BEGIN Data provided
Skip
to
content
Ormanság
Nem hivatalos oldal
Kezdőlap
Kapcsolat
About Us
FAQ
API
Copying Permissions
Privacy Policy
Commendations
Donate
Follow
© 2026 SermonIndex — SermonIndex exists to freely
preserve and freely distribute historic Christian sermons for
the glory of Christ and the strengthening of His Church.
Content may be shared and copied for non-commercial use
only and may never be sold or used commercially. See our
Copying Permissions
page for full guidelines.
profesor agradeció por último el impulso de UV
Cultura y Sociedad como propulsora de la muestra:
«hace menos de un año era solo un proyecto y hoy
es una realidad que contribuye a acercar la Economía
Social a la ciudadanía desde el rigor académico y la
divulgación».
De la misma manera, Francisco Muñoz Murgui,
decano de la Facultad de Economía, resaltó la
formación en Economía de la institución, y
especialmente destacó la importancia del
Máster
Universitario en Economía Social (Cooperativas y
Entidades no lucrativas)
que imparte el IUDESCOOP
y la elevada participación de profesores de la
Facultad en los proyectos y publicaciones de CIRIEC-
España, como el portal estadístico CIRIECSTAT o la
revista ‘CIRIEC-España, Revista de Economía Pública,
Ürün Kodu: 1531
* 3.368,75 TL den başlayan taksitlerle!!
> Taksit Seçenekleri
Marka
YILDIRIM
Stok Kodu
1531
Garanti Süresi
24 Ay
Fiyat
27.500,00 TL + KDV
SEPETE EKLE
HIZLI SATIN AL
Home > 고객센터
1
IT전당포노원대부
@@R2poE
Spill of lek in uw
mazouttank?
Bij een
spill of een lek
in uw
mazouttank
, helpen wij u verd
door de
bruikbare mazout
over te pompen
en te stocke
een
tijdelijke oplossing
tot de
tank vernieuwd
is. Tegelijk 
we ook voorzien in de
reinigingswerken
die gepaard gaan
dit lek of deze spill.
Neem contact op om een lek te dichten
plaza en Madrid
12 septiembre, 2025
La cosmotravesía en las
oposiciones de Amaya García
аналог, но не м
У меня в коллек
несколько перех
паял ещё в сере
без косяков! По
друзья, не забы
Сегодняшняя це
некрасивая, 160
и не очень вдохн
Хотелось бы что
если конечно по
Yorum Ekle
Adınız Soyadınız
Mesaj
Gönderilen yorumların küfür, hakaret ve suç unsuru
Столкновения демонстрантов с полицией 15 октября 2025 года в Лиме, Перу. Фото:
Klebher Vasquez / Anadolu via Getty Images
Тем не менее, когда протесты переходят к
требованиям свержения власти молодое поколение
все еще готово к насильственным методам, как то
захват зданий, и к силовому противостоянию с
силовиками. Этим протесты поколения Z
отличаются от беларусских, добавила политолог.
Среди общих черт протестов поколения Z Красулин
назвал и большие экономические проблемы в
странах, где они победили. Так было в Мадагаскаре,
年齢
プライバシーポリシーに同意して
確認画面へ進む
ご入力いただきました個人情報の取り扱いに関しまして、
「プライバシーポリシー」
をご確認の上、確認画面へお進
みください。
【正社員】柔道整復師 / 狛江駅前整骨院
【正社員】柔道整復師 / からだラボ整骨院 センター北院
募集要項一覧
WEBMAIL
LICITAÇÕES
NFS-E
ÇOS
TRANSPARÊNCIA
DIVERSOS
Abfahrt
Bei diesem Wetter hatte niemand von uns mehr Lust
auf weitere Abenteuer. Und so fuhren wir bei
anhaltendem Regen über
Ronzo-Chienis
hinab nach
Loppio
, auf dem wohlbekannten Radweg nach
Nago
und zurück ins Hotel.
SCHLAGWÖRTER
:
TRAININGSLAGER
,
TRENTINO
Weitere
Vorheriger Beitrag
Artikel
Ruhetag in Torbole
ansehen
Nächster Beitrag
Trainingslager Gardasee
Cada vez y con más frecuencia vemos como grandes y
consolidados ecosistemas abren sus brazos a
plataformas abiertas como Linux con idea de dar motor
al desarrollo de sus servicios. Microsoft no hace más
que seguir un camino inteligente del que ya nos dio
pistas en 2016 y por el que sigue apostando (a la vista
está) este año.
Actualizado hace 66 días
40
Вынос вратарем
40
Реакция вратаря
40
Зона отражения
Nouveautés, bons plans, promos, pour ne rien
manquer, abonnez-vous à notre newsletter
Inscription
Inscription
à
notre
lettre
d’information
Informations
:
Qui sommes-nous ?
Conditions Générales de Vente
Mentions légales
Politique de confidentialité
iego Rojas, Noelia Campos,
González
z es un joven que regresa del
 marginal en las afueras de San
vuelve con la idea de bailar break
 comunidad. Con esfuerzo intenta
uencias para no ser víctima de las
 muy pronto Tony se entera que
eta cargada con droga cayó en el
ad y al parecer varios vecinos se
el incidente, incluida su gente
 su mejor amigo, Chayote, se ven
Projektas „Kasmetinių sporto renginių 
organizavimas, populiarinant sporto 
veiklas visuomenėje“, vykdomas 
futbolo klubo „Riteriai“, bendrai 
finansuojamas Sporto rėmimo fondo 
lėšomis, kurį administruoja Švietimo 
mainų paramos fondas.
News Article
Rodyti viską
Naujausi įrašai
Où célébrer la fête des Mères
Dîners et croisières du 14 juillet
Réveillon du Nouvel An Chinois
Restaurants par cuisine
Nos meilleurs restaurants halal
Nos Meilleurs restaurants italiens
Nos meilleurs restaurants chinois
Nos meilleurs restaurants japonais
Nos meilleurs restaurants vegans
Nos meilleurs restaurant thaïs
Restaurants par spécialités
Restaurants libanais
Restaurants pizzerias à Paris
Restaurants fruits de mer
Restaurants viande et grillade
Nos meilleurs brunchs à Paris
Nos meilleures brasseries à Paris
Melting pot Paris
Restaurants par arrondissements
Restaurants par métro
END Data provided
> **To do**:
Every line above that holds the string "Social" should be copied into the answer.

> **Answer to the problem**:
Social a la ciudadanía desde el rigor académico y la
Universitario en Economía Social (Cooperativas y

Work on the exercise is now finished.